Available data:
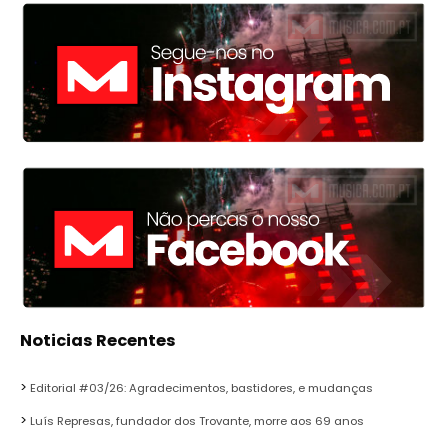
Noticias Recentes
Editorial #03/26: Agradecimentos, bastidores, e mudanças
Luís Represas, fundador dos Trovante, morre aos 69 anos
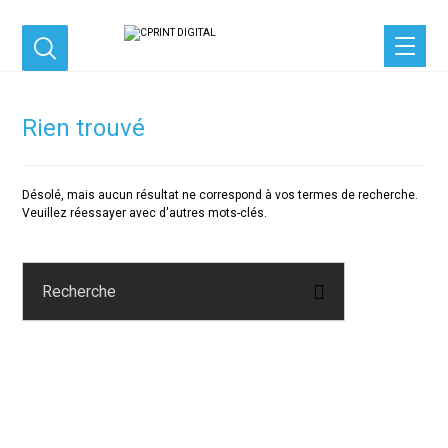
Rien trouvé
Désolé, mais aucun résultat ne correspond à vos termes de recherche.
Veuillez réessayer avec d'autres mots-clés.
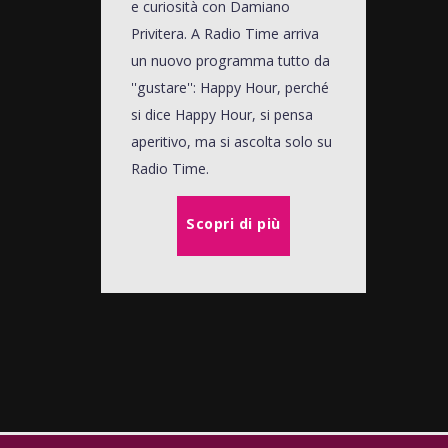
e curiosità con Damiano
Privitera. A Radio Time arriva
un nuovo programma tutto da
''gustare'': Happy Hour, perché
si dice Happy Hour, si pensa
aperitivo, ma si ascolta solo su
Radio Time.
Scopri di più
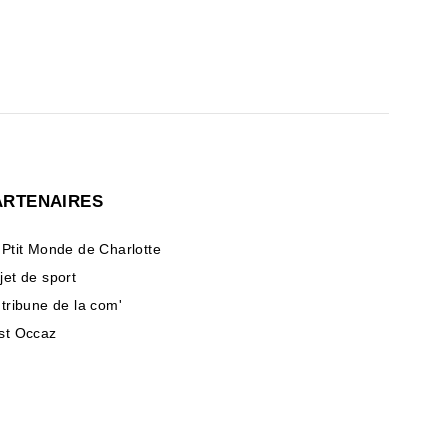
ARTENAIRES
 Ptit Monde de Charlotte
jet de sport
 tribune de la com'
st Occaz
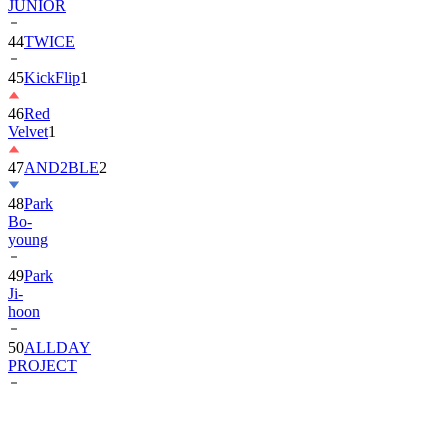
JUNIOR
44
TWICE
45
KickFlip
1
46
Red
Velvet
1
47
AND2BLE
2
48
Park
Bo-
young
49
Park
Ji-
hoon
50
ALLDAY
PROJECT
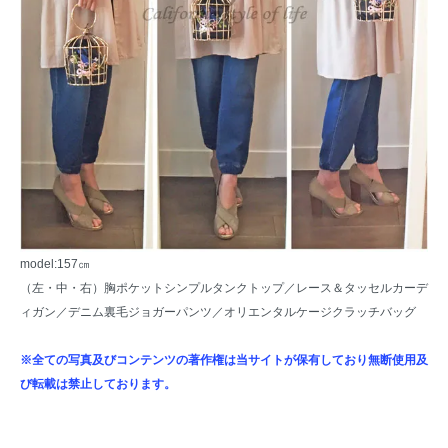
model:157㎝
（左・中・右）
胸ポケットシンプルタンクトップ
／
レース＆タッセルカーデ
ィガン
／
デニム裏毛ジョガーパンツ
／オリエンタルケージクラッチバッグ
※全ての写真及びコンテンツの著作権は当サイトが保有しており無断使用及
び転載は禁止しております。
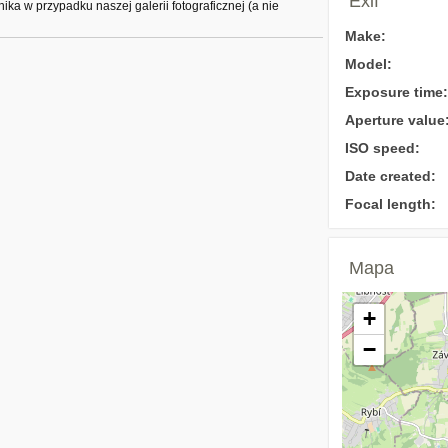
Exif
a w przypadku naszej galerii fotograficznej (a nie
Make:
Model:
Exposure time:
Aperture value
ISO speed:
Date created:
Focal length:
Mapa
+
−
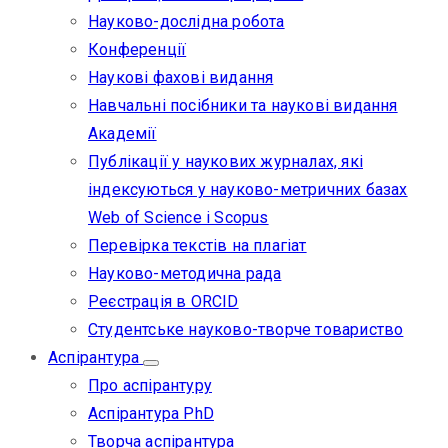
Науково-дослідна робота
Конференції
Наукові фахові видання
Навчальні посібники та наукові видання
Академії
Публікації у наукових журналах, які
індексуються у науково-метричних базах
Web of Science i Scopus
Перевірка текстів на плагіат
Науково-методична рада
Реєстрація в ORCID
Студентське науково-творче товариство
Аспірантура
Про аспірантуру
Аспірантура PhD
Творча аспірантура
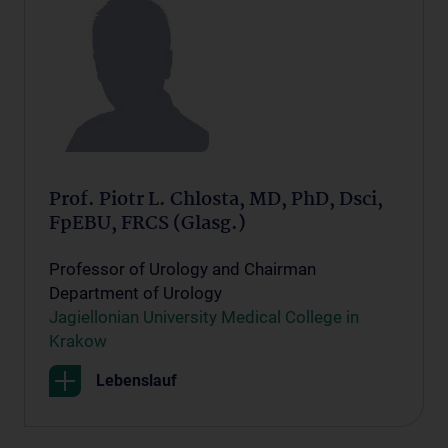
Prof. Piotr L. Chlosta, MD, PhD, Dsci,
FpEBU, FRCS (Glasg.)
Professor of Urology and Chairman
Department of Urology
Jagiellonian University Medical College in
Krakow
Lebenslauf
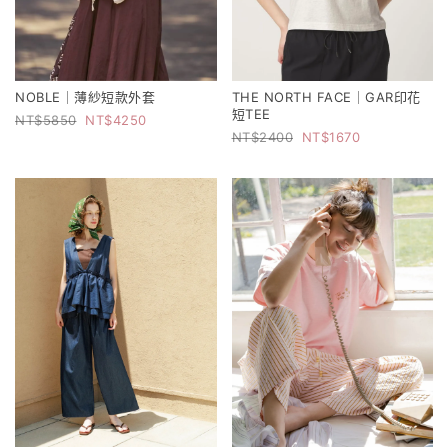
NOBLE｜薄紗短款外套
THE NORTH FACE｜GAR印花
短TEE
5850
4250
2400
1670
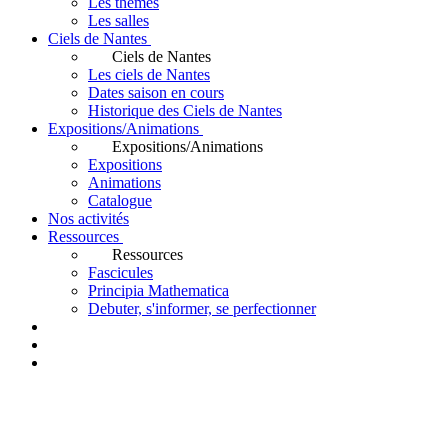
Les thèmes
Les salles
Ciels de Nantes
Ciels de Nantes
Les ciels de Nantes
Dates saison en cours
Historique des Ciels de Nantes
Expositions/Animations
Expositions/Animations
Expositions
Animations
Catalogue
Nos activités
Ressources
Ressources
Fascicules
Principia Mathematica
Debuter, s'informer, se perfectionner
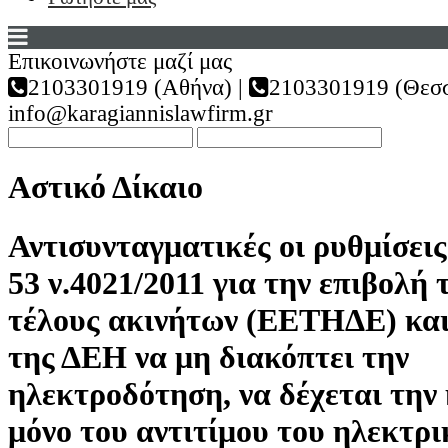
Επικοινωνήστε μαζί μας
2103301919 (Αθήνα) |
2103301919 (Θεσσ
info@karagiannislawfirm.gr
Αστικό Δίκαιο
Αντισυνταγματικές οι ρυθμίσει
53 ν.4021/2011 για την επιβολή 
τέλους ακινήτων (ΕΕΤΗΔΕ) κα
της ΔΕΗ να μη διακόπτει την
ηλεκτροδότηση, να δέχεται την
μόνο του αντιτίμου του ηλεκτρ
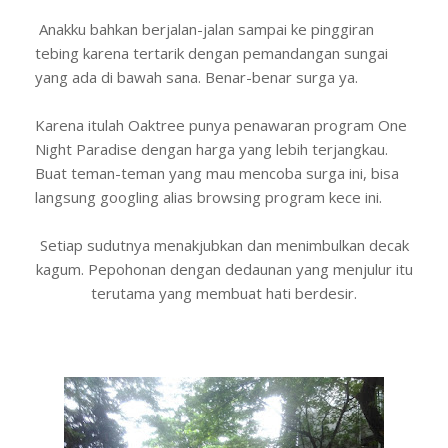
Anakku bahkan berjalan-jalan sampai ke pinggiran
tebing karena tertarik dengan pemandangan sungai
yang ada di bawah sana. Benar-benar surga ya.
Karena itulah Oaktree punya penawaran program One
Night Paradise dengan harga yang lebih terjangkau.
Buat teman-teman yang mau mencoba surga ini, bisa
langsung googling alias browsing program kece ini.
Setiap sudutnya menakjubkan dan menimbulkan decak
kagum. Pepohonan dengan dedaunan yang menjulur itu
terutama yang membuat hati berdesir.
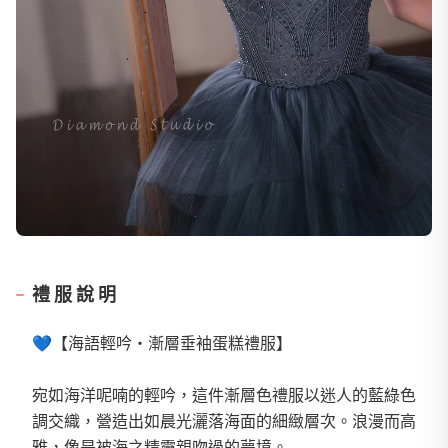
禮服說明
💙【海語輕吟・漸層垂袖蛋糕禮服】
宛如海洋呢喃的輕吟，這件漸層色禮服以迷人的藍綠色
調交織，營造出如晨光灑落海面的細緻層次。浪漫而高
雅，像是被海之精靈親吻過的夢境。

Exercise aim: From the listing above, copy every line that includes the word "видання".

Response to the task:
Наукові фахові видання
Навчальні посібники та наукові видання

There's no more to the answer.